4.1. Case History (Proband)
A three-year-old female from Turkey, second born to nonconsanguineous parents by vaginal delivery at term. The parents and the brother were in good health. The birth weight was 2750 g. At age 5 months, the child was hospitalized for fever, and abnormal liver function tests were detected: AST 77 U/L (n.v. 20–60), ALT 151 I/U (n.v. 5–45), GGT 67 U/L (n.v. 5–32). During a two years follow-up, the liver test remained abnormal. At the last follow-up physical examination, the patient presented hepatomegaly (3 cm below the right costal margin) and abnormal transaminases (AST 165 U/L, ALT 246 UL, GGT 71 U/L). The child also showed persistent low plasma fibrinogen levels (74 mg/dL; n.v. 200–400) and low levels of APOB-lipoprotein (<24.5 mg/dL; n.v. 55–135), triglycerides (32.6 mg/dL; n.v. 34–112), cholesterol (69.3 mg/dL; n.v. 112–200), and LDL-cholesterol (14 mg/dL; n.v. 63–129). PT, PTT, INR were normal. Because of the persistence of the biochemical alterations, a liver biopsy was obtained. Blood from the child and other members of the family was collected, after informed consent, for molecular analysis. The main biochemical parameters from the child and other family members are summarized in Table 3
4.2. Histology and Immunohistochemistry
Part of the liver specimen was fixed in 10% formalin and embedded in paraffin. Four-micron-thick sections were stained with H.E., PAS, PAS after diastase (PAS-D), and Masson’s trichrome.
Additional serial sections were stained by using the following antibodies against: fibrinogen (1:5000, polyclonal, Dako, Glostrup Municipality, Denmark), AAT (1:1000, ab9399, Abcam, Hong Kong), α-1-antichymotrypsin (ready to use, Dako), IgG (ready to use, Dako), APOB (1:1000, ab7616,).
Double immunostaining for APOB and fibrinogen was carried out on a single tissue section.

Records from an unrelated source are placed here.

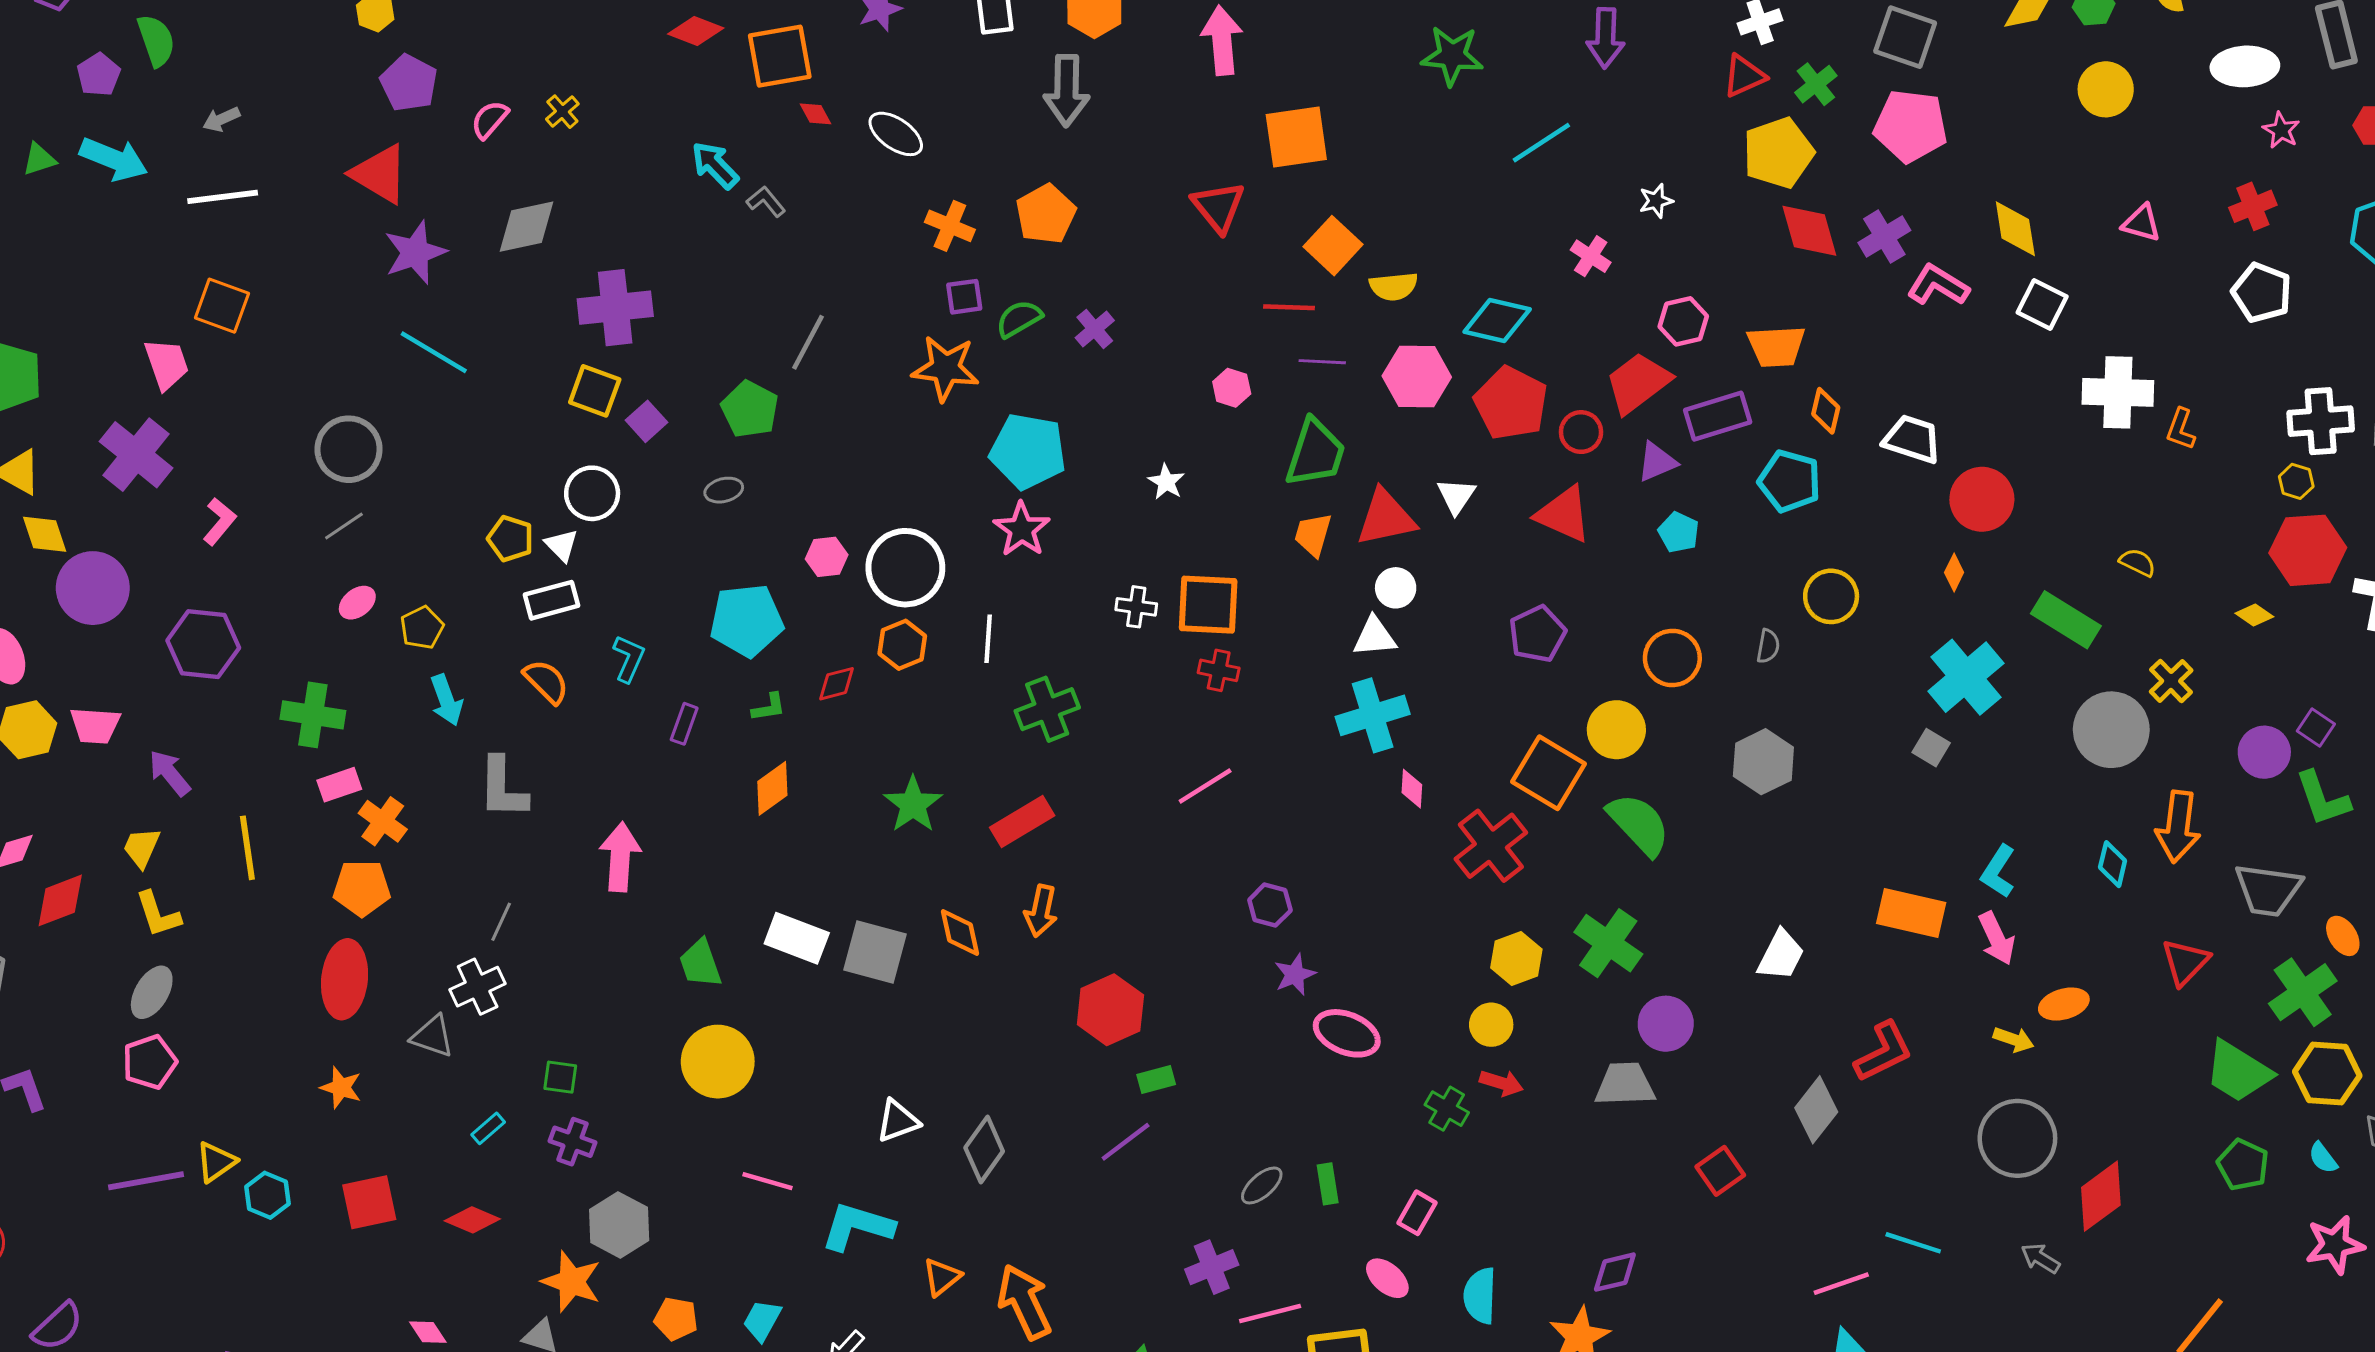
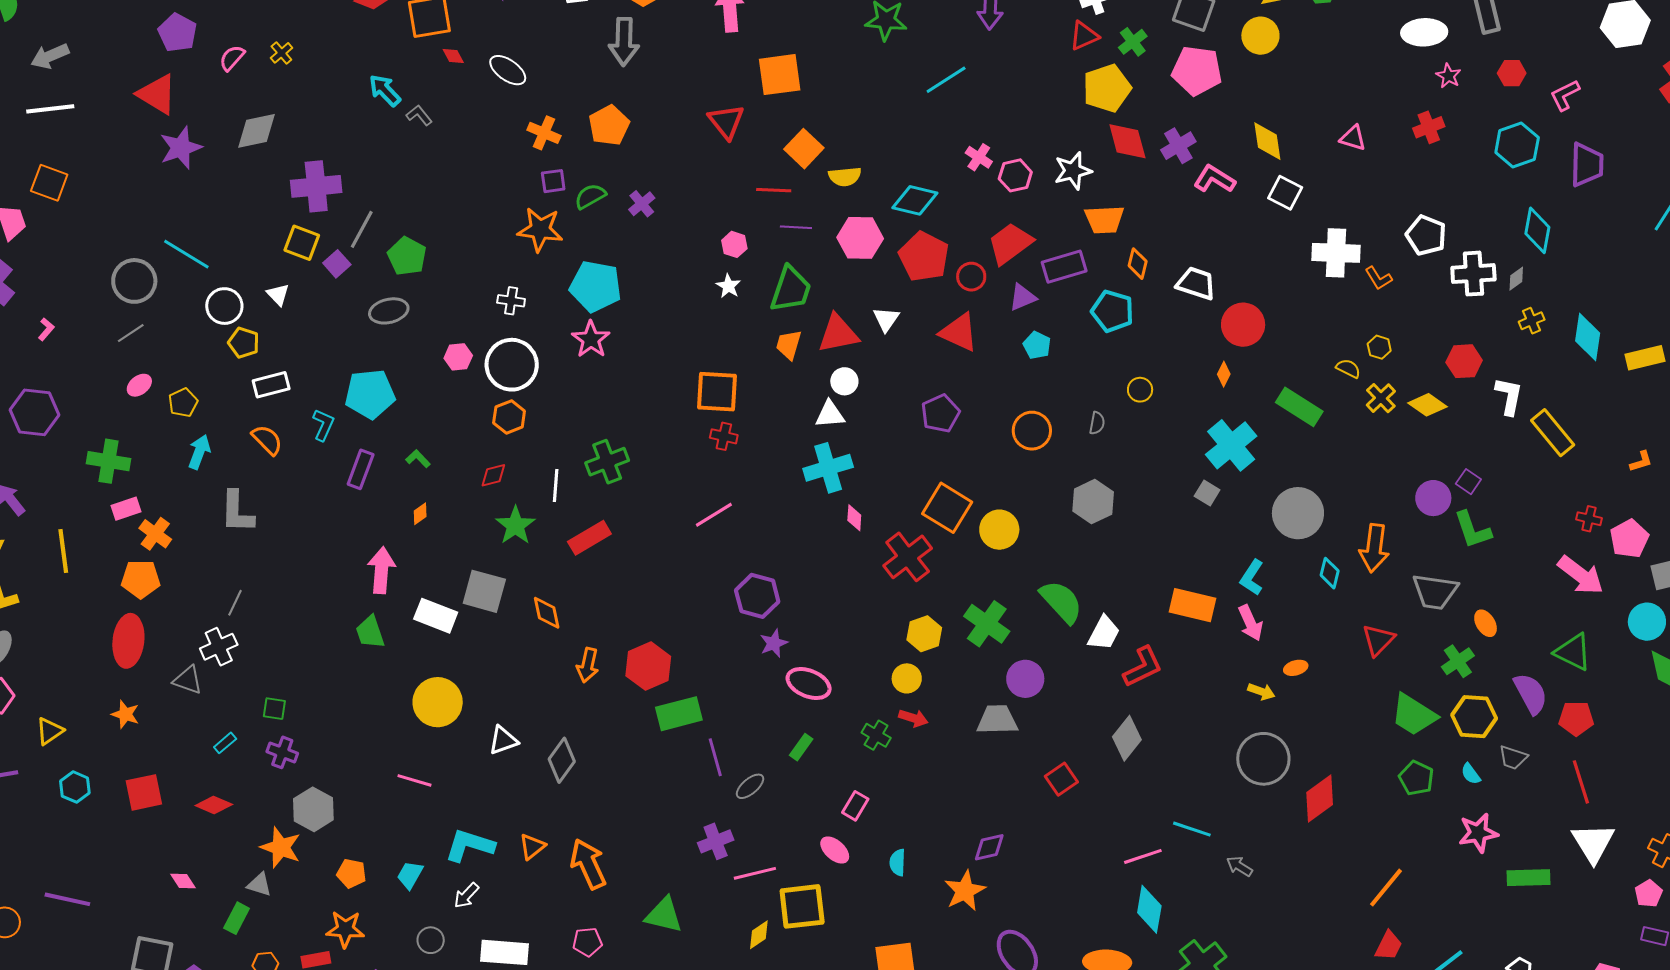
yellow circle: (2106, 89) -> (1260, 36), moved
gray arrow: (221, 119) -> (50, 56), size x1.5
white star: (1656, 201) -> (1073, 171), moved, size x1.6
white pentagon: (2262, 293) -> (1426, 235), moved
pink hexagon: (1683, 321) -> (1015, 175), moved
gray line: (808, 342) -> (362, 229), moved
cyan line: (434, 352) -> (186, 254), moved
orange L-shape: (2181, 429) -> (1378, 278), turned -52
yellow hexagon: (2296, 481) -> (1379, 347), moved
white star: (1166, 482) -> (728, 286), moved
gray ellipse: (724, 490) -> (389, 311), size x1.5
white circle: (592, 493) -> (224, 306), moved
pink L-shape: (219, 521) -> (46, 329), size x0.7
white triangle: (562, 545) -> (278, 295), moved
red hexagon: (2308, 550) -> (1464, 361), size x0.7
yellow circle: (1831, 596) -> (1140, 390), size x0.7
white cross: (1136, 607) -> (511, 301), moved
yellow diamond: (2254, 615) -> (1427, 405), size x1.5
cyan pentagon: (747, 620) -> (370, 394), moved
white line: (988, 639) -> (556, 486), moved
yellow cross: (2171, 681) -> (1381, 398), moved
red diamond: (837, 684) -> (493, 475), moved
cyan arrow: (446, 700) -> (199, 452), turned -140
green L-shape: (769, 707) -> (418, 459), turned -125
purple rectangle: (684, 724) -> (361, 469), size x1.4
yellow circle: (1616, 730) -> (999, 530), moved
gray circle: (2111, 730) -> (1298, 513), moved
orange diamond: (772, 788) -> (420, 514), size x0.6
green semicircle: (1639, 824) -> (1061, 602), moved
pink arrow: (620, 857) -> (381, 570), moved
purple hexagon: (1270, 905) -> (757, 596), size x1.5
orange arrow: (1041, 911) -> (588, 665), moved
gray square: (875, 952) -> (484, 591), moved
green cross: (2303, 992) -> (1458, 661), size x0.7
orange ellipse: (2064, 1004) -> (1296, 668), size x0.7
red L-shape: (1883, 1052) -> (1143, 667), moved
yellow circle: (718, 1062) -> (438, 702), moved
green rectangle: (1156, 1080) -> (679, 714), size x1.8
purple line: (1126, 1142) -> (715, 757), moved, turned -69
yellow triangle: (216, 1162) -> (50, 731), moved
green rectangle: (1328, 1184) -> (801, 747), moved, turned 44
cyan L-shape: (857, 1227) -> (470, 845), moved
gray arrow: (2040, 1258) -> (1240, 866), moved
cyan semicircle: (1480, 1296) -> (898, 862), size x0.7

As controls, liver tissue sections from the Aguadilla patient were stained by omitting the primary antibodies. In addition, liver tissue sections from patients without hypofibrinogenemia or hypo-APOB-lipoproteinemia were processed and stained by using both primary antibodies.
4.3. Electron Microscopy
A small portion of the needle biopsy was fixed in 2.5% glutaraldheyde and embedded in Epon. Semithin sections were cut with a Leica Ultracut S ultramicrotome and stained with toluidine blue. Ultrathin sections were mounted on copper grids, stained with lead citrate and uranyl acetate, and analyzed with a Zeiss Leo 7000 transmission EM (Zeiss, Oberkochen, Germany).

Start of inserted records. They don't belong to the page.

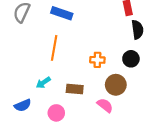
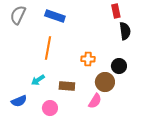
black circle: (131, 59) -> (119, 66), moved
pink semicircle: (105, 105) -> (95, 101), turned 84

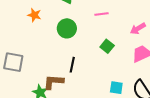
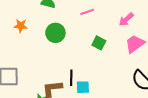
black line: (72, 65) -> (71, 78), moved
cyan square: (116, 88) -> (83, 87), moved

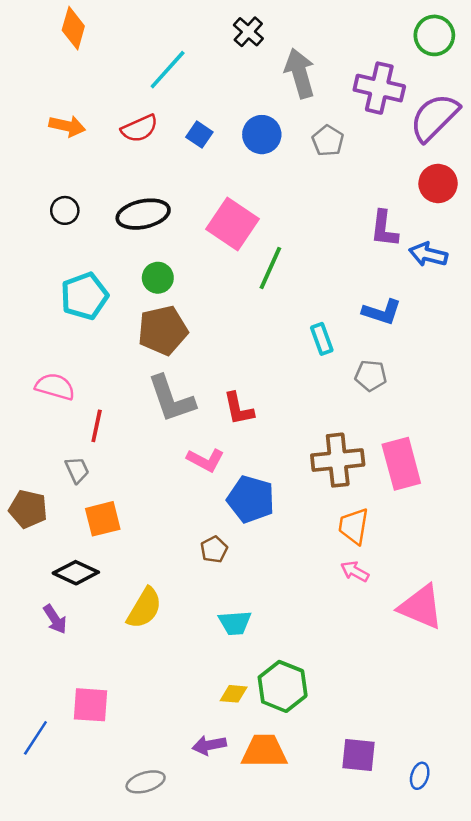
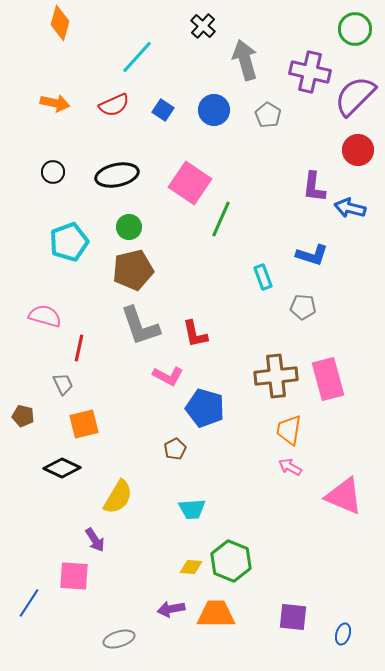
brown pentagon: (28, 509) -> (23, 416), size x0.7
purple arrow: (55, 619) -> (95, 540), moved

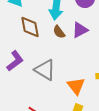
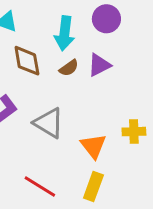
brown semicircle: (59, 32) -> (69, 68), turned -88

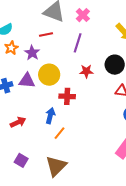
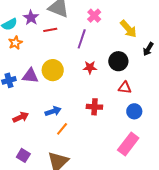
pink cross: (83, 15) -> (94, 16), moved
purple star: (32, 53) -> (31, 18), moved
red cross: (67, 96) -> (94, 107), moved
blue arrow: (50, 116) -> (53, 111), turned 56

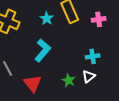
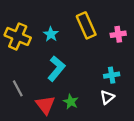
cyan star: (47, 18) -> (51, 34), moved
green star: (69, 80) -> (71, 102), moved

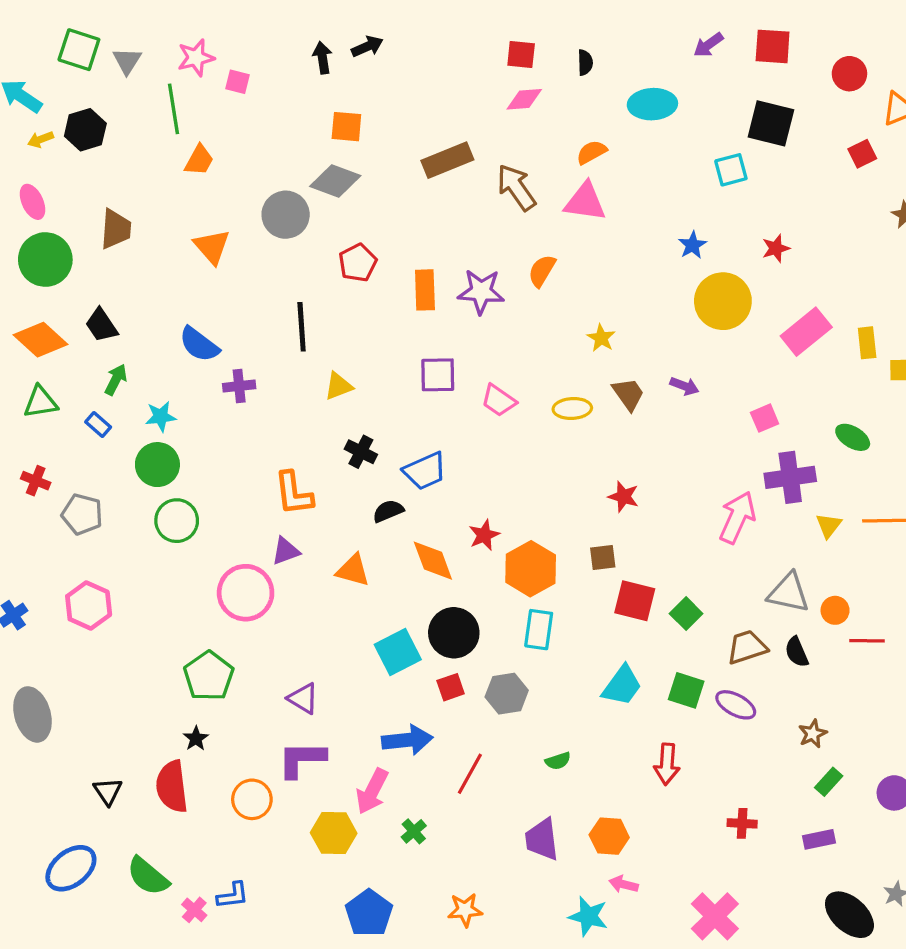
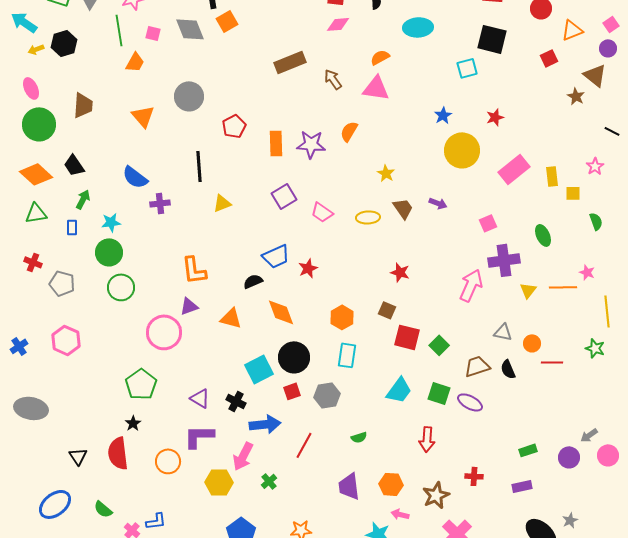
pink square: (238, 82) -> (153, 33), moved
orange square: (346, 127) -> (227, 21), moved, turned -35
gray diamond: (335, 181) -> (190, 29), moved, turned 48
brown arrow: (516, 187) -> (333, 79), size x0.7
purple square: (438, 375) -> (284, 196), turned -30
blue rectangle: (98, 425) -> (72, 227), turned 49
green ellipse: (853, 437) -> (543, 235), turned 35
black cross: (361, 452) -> (236, 401), moved
red star: (484, 535) -> (308, 268), moved
brown square: (603, 557) -> (387, 310), turned 30
orange hexagon: (531, 569) -> (342, 317), size x0.7
gray triangle: (789, 593) -> (503, 332), size x0.7
gray ellipse: (32, 714) -> (31, 408), turned -64
brown star: (813, 734) -> (436, 495), moved, size x1.5
green rectangle: (829, 782) -> (528, 450), turned 30
green semicircle: (148, 876) -> (103, 509), size x0.7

4.4. Molecular Genetics Analysis
DNA was extracted, after informed consent, from the peripheral blood (QIAmp DNA Mini kit, Qiagen, Hilden, Germany). The mutation screening was done using polymerase chain reaction (PCR) amplification and DNA sequencing of coding exons and of all splice junctions of Fibrinogen α chain (FGA, NM_000508), Fibrinogen β chain (FGB, NM_005141), Fibrinogen γ chain (FGG, NM_000509), Apolipoprotein B (APOB, NM_000384) and Microsomal Triglyceride Transporter Protein (MTTP; NM_000253) genes.
4.5. Structural Analysis
The crystal structure with Protein Data Bank, PDB, code 1FZB was used for the molecular structure analysis of the covalently bound dimer of fragment D. The crystal structure of lipovitellin (PDB 1LSH) [23
], that is the closest structurally characterized homologue of APOB, was shown together with the fibrinogen γ monomer (PDB 1FZB). The homology model of APOB was obtained from Richardson et al. [13
]. The molecular rendering was made with Accelrys Discovery Studio. The hydrophobicity coloring was based on the hydrophobicity scale by Kyte and Doolittle.
4.6. Retrospective Studies
Histology, immunohistochemistry, and EM studies were redone in all FSD cases from the files, four cases carrying the Aguadilla mutation [10
], one the Ankara [9
], and one the Brescia mutation [3
]. The study methodology was analogous to that of the proband. The available biochemical data from the case series are summarized in Table A. All cases were characterized by low plasma fibrinogen levels, and four Aguadilla cases and the Ankara case had concomitant hypo-APOB-lipoproteinemia. The levels of APOB lipoprotein were not available in the remaining two cases (one Aguadilla and one Brescia).